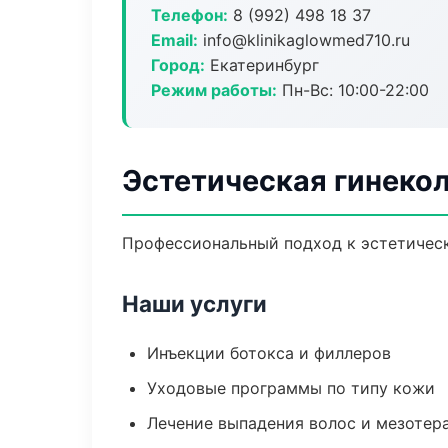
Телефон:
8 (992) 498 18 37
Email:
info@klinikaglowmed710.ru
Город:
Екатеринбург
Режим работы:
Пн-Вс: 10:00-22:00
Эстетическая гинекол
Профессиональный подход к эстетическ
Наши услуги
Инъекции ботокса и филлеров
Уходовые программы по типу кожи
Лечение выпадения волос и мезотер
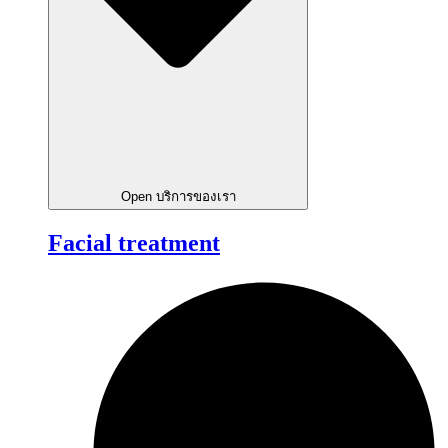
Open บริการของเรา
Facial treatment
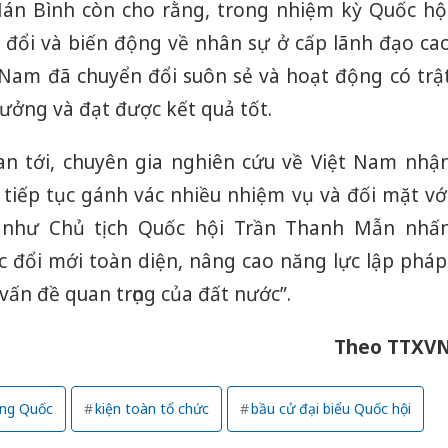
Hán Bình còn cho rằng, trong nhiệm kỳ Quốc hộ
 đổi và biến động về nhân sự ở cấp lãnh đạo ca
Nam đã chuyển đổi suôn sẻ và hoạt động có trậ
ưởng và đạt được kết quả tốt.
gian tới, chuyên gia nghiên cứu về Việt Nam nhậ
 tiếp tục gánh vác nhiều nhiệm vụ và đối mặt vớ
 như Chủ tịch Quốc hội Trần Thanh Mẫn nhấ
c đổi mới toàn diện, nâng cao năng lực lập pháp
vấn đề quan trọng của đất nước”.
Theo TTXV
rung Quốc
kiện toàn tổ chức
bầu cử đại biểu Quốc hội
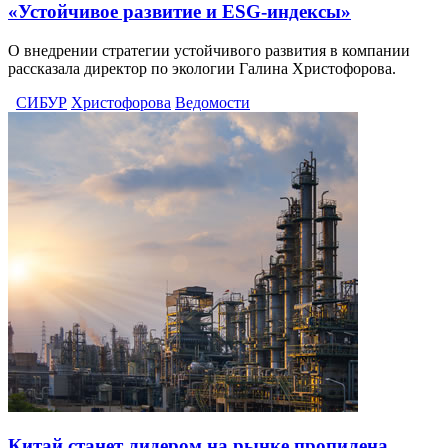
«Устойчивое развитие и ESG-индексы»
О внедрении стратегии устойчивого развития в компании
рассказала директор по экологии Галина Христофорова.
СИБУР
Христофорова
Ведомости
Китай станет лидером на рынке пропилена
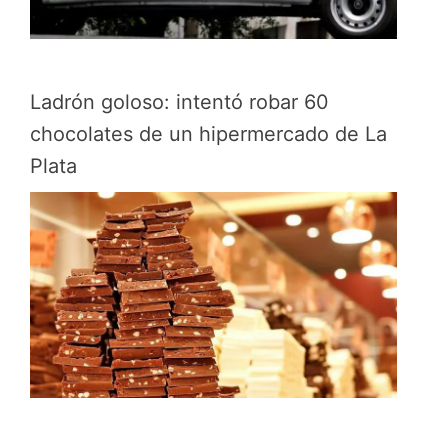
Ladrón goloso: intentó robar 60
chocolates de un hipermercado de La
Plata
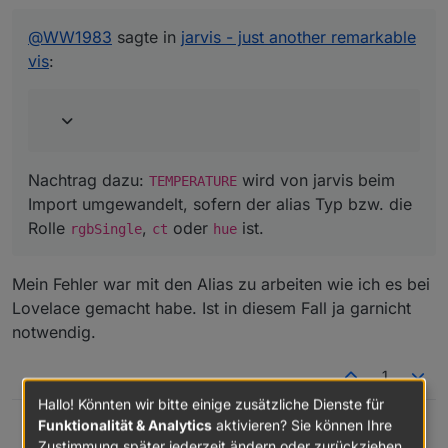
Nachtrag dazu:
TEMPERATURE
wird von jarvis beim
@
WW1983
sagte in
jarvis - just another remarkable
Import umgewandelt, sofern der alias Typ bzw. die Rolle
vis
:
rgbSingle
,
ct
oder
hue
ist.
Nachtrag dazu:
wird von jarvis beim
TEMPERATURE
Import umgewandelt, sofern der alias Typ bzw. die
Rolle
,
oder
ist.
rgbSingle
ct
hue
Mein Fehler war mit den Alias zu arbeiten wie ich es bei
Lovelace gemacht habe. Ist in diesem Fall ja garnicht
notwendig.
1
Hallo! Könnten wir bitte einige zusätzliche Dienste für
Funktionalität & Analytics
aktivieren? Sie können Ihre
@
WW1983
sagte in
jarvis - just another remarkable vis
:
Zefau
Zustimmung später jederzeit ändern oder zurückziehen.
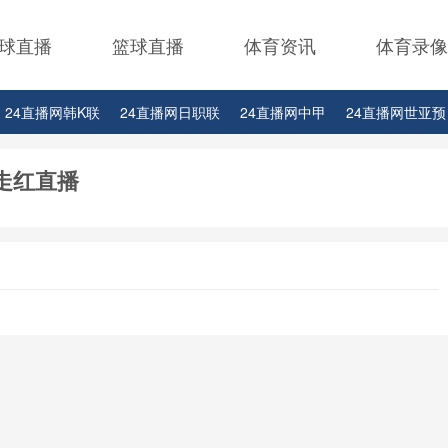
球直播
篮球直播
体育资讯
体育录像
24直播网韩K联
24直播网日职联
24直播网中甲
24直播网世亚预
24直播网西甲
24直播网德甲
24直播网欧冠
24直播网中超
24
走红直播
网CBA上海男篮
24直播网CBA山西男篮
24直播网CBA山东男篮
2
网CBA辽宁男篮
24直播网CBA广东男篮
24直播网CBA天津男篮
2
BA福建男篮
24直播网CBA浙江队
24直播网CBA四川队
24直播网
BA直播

==

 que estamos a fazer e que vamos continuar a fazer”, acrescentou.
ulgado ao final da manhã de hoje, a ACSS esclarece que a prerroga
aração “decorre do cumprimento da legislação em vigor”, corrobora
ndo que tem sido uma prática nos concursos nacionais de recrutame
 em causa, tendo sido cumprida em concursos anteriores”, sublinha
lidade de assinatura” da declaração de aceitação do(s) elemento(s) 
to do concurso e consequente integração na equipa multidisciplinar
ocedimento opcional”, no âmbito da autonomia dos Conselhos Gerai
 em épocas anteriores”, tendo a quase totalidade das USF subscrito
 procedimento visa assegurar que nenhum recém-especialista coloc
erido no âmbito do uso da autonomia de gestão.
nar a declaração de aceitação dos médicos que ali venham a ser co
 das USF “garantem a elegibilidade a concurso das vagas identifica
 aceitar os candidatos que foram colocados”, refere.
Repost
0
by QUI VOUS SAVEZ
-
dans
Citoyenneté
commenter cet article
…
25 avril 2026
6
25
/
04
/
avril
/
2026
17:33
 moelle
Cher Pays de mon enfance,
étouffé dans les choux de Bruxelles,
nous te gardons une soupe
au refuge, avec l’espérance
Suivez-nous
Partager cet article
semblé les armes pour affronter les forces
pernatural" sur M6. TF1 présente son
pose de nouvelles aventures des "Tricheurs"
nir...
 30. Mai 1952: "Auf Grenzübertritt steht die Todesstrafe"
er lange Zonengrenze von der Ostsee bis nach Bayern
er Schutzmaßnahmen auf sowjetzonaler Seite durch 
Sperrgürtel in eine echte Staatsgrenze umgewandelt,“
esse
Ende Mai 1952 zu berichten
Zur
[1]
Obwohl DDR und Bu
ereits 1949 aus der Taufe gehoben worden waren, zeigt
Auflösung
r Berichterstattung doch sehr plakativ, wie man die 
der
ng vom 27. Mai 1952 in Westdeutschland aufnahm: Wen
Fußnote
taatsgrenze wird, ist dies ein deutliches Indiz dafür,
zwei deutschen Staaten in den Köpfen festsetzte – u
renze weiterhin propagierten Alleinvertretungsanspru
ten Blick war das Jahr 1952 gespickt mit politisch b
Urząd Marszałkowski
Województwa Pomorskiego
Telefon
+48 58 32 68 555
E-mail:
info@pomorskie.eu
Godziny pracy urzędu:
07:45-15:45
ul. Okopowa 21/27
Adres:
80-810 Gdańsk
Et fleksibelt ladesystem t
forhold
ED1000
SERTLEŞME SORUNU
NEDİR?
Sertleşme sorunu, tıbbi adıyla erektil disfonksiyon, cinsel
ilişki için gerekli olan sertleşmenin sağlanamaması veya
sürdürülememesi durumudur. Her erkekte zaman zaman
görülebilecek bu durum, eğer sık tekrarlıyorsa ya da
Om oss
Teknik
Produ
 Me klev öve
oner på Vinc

==

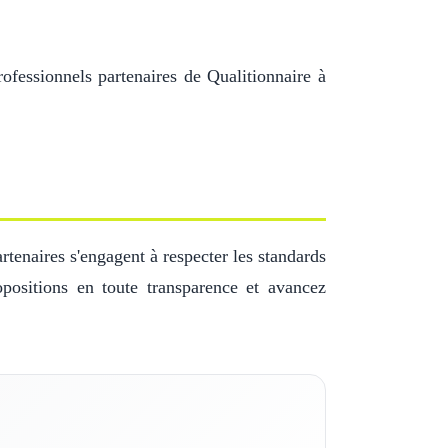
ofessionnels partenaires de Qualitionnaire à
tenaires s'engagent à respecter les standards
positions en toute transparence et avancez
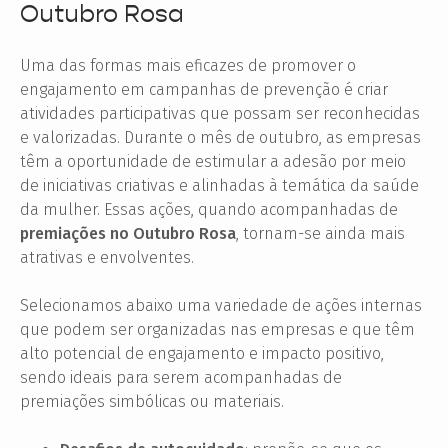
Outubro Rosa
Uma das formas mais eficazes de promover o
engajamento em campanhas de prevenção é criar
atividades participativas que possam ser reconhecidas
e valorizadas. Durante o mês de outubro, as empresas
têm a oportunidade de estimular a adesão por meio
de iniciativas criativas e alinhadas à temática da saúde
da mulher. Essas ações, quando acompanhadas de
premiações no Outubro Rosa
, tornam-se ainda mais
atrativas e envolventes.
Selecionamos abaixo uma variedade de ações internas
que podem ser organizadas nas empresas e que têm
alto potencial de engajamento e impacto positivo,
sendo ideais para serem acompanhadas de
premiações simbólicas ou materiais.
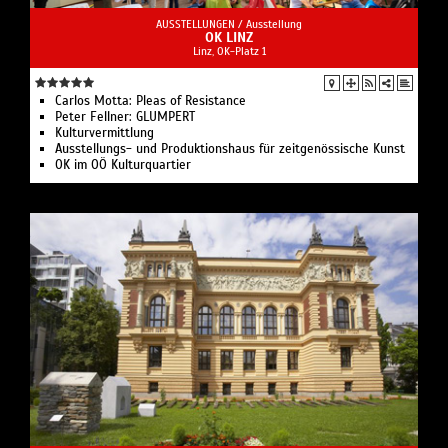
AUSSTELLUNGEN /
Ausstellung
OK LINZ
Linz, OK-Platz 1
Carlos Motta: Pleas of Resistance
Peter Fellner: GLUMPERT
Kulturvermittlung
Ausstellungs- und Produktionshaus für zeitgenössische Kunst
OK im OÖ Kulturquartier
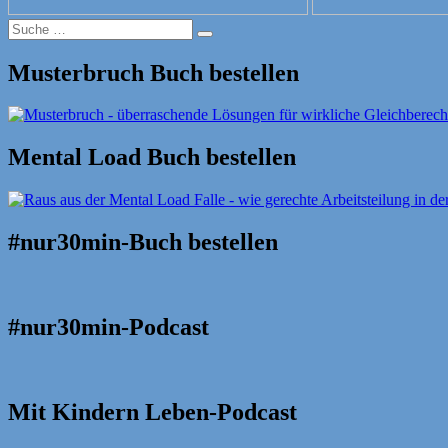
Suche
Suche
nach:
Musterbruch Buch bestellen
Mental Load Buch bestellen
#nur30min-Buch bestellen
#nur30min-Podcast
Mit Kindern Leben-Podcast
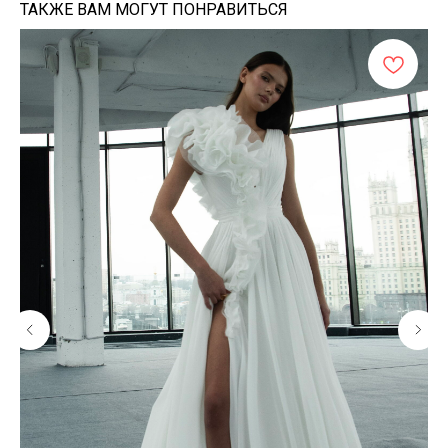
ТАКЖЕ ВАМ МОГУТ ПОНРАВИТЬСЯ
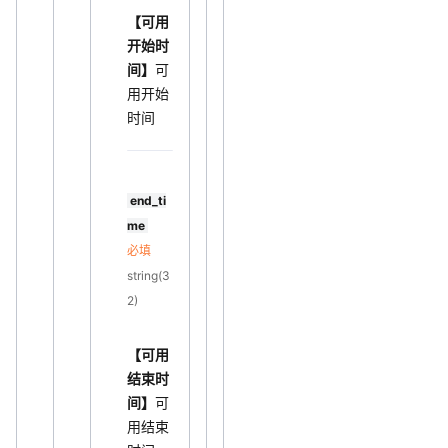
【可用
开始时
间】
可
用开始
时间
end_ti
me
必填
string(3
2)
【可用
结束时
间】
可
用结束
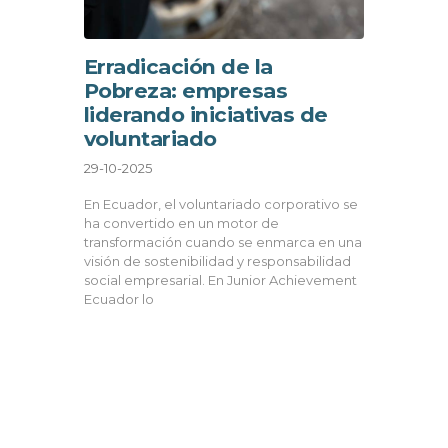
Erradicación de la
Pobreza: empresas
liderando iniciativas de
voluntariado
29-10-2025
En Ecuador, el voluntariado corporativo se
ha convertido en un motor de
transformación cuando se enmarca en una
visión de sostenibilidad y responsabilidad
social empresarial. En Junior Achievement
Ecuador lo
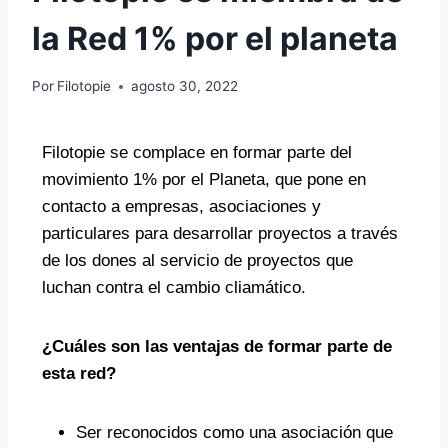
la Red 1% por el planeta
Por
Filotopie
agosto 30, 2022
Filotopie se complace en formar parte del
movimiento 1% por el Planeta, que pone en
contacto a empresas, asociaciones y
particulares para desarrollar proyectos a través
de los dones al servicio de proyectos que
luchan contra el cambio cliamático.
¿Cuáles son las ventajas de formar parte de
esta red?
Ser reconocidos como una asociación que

» **YOUR OBJECTIVE**
Between and including the line above that contains "Musterbruch Buch bestellen" and the line that contains "transformación cuando se enmarca en una", restate every line word for word. Pictures stay out.

» **PROBLEM SOLUTION**
Musterbruch Buch bestellen
Mental Load Buch bestellen
#nur30min-Buch bestellen
#nur30min-Podcast
Mit Kindern Leben-Podcast
ТАКЖЕ ВАМ МОГУТ ПОНРАВИТЬСЯ
【可用
开始时
间】
可
用开始
时间
end_ti
me
必填
string(3
2)
【可用
结束时
间】
可
用结束
Erradicación de la
Pobreza: empresas
liderando iniciativas de
voluntariado
29-10-2025
En Ecuador, el voluntariado corporativo se
ha convertido en un motor de
transformación cuando se enmarca en una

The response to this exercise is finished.